There are three types of vasa praevia. In Type 1, there is a velamentous insertion with vessels crossing the cervix. In Type 2, the placenta is bilobed or has a succenturiate lobe, with unprotected vessels between the lobes. In Type 3, a portion of the placenta overlying the cervix has atrophied, leaving vessels at a margin exposed.

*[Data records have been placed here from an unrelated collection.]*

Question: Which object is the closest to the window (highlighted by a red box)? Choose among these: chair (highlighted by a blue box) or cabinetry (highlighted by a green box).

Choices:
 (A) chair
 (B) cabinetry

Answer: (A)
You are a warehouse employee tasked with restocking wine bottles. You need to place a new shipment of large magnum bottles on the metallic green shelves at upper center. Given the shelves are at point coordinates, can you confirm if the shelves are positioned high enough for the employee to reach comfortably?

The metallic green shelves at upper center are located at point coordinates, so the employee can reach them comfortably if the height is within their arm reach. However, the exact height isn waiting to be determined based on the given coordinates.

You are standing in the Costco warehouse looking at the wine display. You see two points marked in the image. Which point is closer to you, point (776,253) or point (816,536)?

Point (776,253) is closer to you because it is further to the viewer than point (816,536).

In vasa praevia, the fetal vessels are not protected by placental or umbilical tissue; when they are ruptured by the rupture of the fetal membrane, the resultant bleeding from the fetoplacental circulation causes rapid fetal exsanguination and fetal death.

===Risk factors===
Risk factors for vasa praevia include velamentous insertion of the umbilical cord, placenta praevia in the second trimester of the pregnancy, accessory placental lobes (succenturiate or bilobate placenta), multiple gestation, and assisted reproduction, especially in vitro fertilisation; an estimated 26% of instances are in pregnancies achieved with medical assistance. The reasons for the association between IVF and vasa praevia are not clear, but disturbed orientation of the blastocyst at implantation, vanishing embryos, and the increased frequency of placental morphological variations in IVF pregnancies have all been postulated.

==Diagnosis==
During delivery, vasa praevia manifests as the classic triad of membrane rupture, painless vaginal bleeding and fetal bradycardia or fetal death.

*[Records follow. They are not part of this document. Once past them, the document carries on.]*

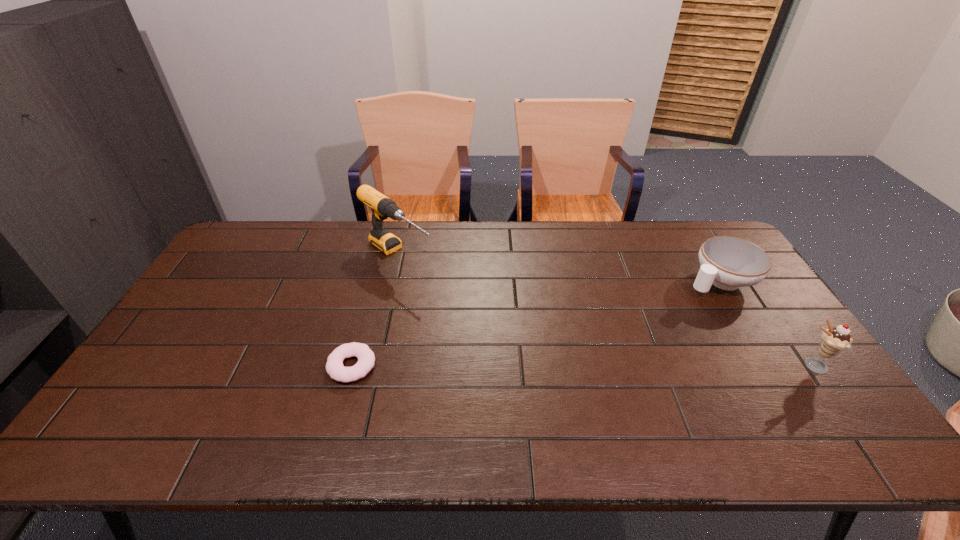 Where is `free space at the left edge of the desktop`? free space at the left edge of the desktop is located at coordinates [x=158, y=363].

In the image, there is a desktop. Where is `vacant region at the right edge`? Image resolution: width=960 pixels, height=540 pixels. vacant region at the right edge is located at coordinates (777, 328).

The image size is (960, 540). Identify the location of vacant area at the far left corner. (273, 226).

Image resolution: width=960 pixels, height=540 pixels. In order to click on vacant area at the far right corner in this screenshot , I will do pos(677,224).

This screenshot has height=540, width=960. In order to click on vacant space at the near right corner of the desktop in this screenshot , I will do `click(829, 402)`.

I want to click on vacant space that's between the third tallest object and the drill, so click(559, 267).

Locate an element on the screen. unoccupied area between the chinaware and the doughnut is located at coordinates (536, 323).

You are a GUI agent. You are given a task and a screenshot of the screen. Output one action in this format:
    pyautogui.click(x=<x>, y=<y>)
    Task: Click on the free spot between the second shortest object and the shortest object
    
    Given the screenshot: What is the action you would take?
    pyautogui.click(x=536, y=323)

The height and width of the screenshot is (540, 960). What are the coordinates of `vacant space in between the chinaware and the second tallest object` in the screenshot? It's located at (765, 323).

Where is `empty space between the shortest object and the third shortest object`? empty space between the shortest object and the third shortest object is located at coordinates (582, 366). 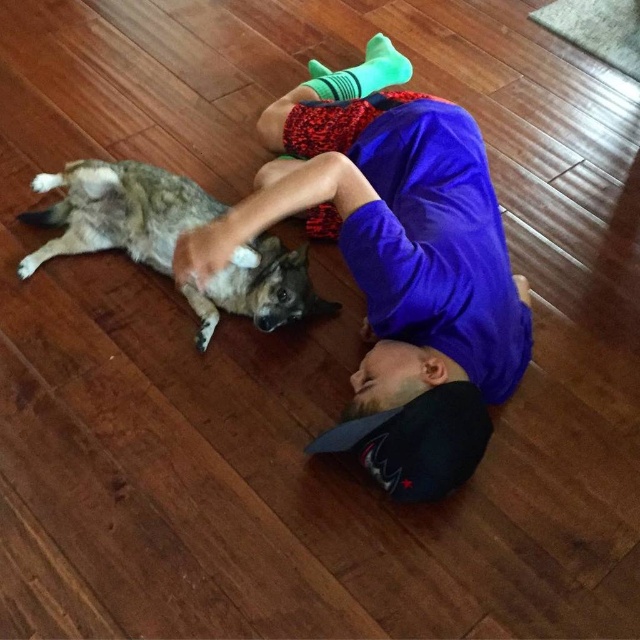 Question: Among these objects, which one is farthest from the camera?

Choices:
 (A) brown fur dog at upper left
 (B) purple cotton shirt at center

Answer: (A)

Question: Can you confirm if purple cotton shirt at center is positioned above brown fur dog at upper left?

Choices:
 (A) no
 (B) yes

Answer: (B)

Question: Considering the relative positions of purple cotton shirt at center and brown fur dog at upper left in the image provided, where is purple cotton shirt at center located with respect to brown fur dog at upper left?

Choices:
 (A) right
 (B) left

Answer: (A)

Question: Can you confirm if purple cotton shirt at center is smaller than brown fur dog at upper left?

Choices:
 (A) no
 (B) yes

Answer: (A)

Question: Among these points, which one is farthest from the camera?

Choices:
 (A) (218, 301)
 (B) (454, 291)

Answer: (A)

Question: Which point is farther to the camera?

Choices:
 (A) (435, 118)
 (B) (260, 260)

Answer: (B) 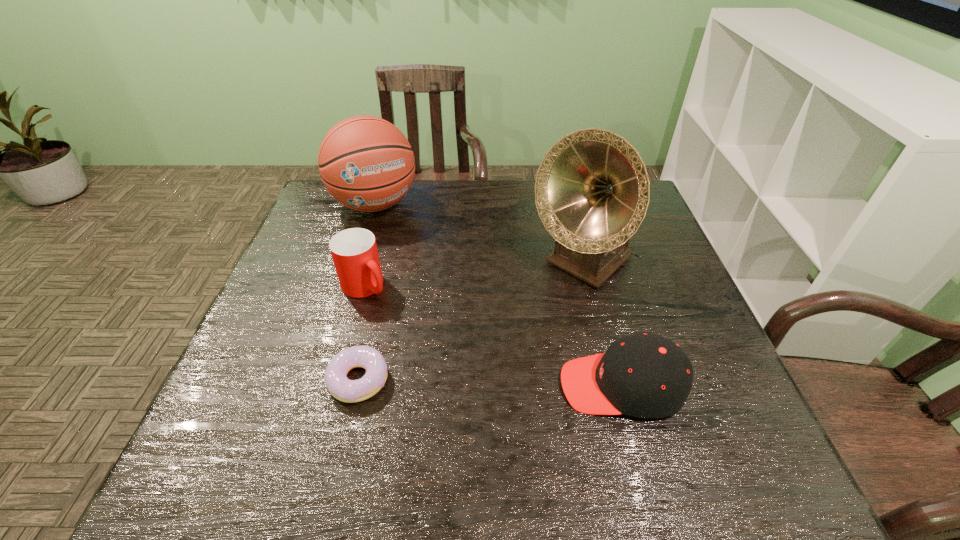 The image size is (960, 540). I want to click on vacant space on the desktop that is between the doughnut and the second shortest object and is positioned on the horn of the tallest object, so click(x=450, y=382).

The width and height of the screenshot is (960, 540). Find the location of `free space on the desktop that is between the shortest object and the second shortest object and is positioned on the side of the cup with the handle`. free space on the desktop that is between the shortest object and the second shortest object and is positioned on the side of the cup with the handle is located at coordinates (472, 382).

The width and height of the screenshot is (960, 540). What are the coordinates of `vacant space on the desktop that is between the shortest object and the cap and is positioned on the logo side of the second tallest object` in the screenshot? It's located at pyautogui.click(x=454, y=382). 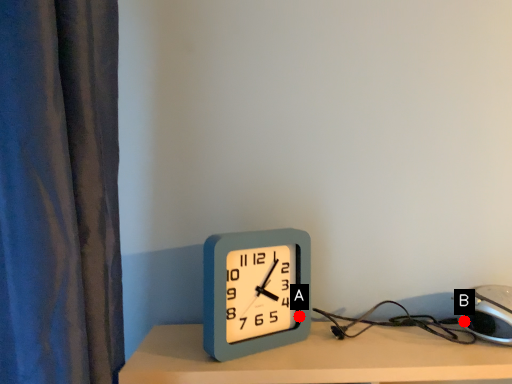 Question: Two points are circled on the image, labeled by A and B beside each circle. Which point appears closest to the camera in this image?

Choices:
 (A) A is closer
 (B) B is closer

Answer: (B)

Prior to the advent of ultrasound, this diagnosis was most often made after a stillbirth or neonatal death in which the mother had ruptured her membranes, had some bleeding, and delivered an exsanguinated baby. In these cases, examination of the placenta and membranes after delivery showed evidence of a velamentous cord insertion with rupture of the vessels. However, with almost universal use of ultrasound in pregnancy in the developed world, many cases are now detected before delivery, giving the opportunity to safely deliver the baby by caesarean section before membrane rupture. Vasa praevia is diagnosed with ultrasound when echolucent linear or circular structures are found overlying the cervix or in close proximity to it. Transvaginal ultrasound is the preferred modality. Color, power and pulsed wave Doppler should be used to confirm that the structures are fetal vessels. The vessels will demonstrate a fetal arterial or venous waveform.

Detection of fetal hemoglobin in vaginal bleeding is also diagnostic. An alkali denaturation test detects its presence, as fetal hemoglobin is resistant to denaturation in presence of 1% NaOH. Tests such as the Ogita Test, Apt test or Londersloot test can be used to detect fetal blood in the vaginal blood. These tests are no longer widely used in the US, but are sometimes used elsewhere.

==Treatment==
It is recommended that women with vasa praevia should deliver through elective caesarean prior to rupture of the membranes. Since the timing of membrane rupture is difficult to predict, elective cesarean delivery at 35–36 weeks of gestation is recommended. This gestational age gives a reasonable balance between the risk of death and that of prematurity. Several authorities have recommended hospital admission at about 32 weeks, in order to give the patient proximity to the operating room for emergency delivery should the membranes rupture. Because these patients are at risk for preterm delivery, it is recommended that steroids should be given to promote fetal lung maturation. When bleeding occurs, the patient goes into labor, or the membranes rupture, immediate treatment with an emergency caesarean is usually indicated.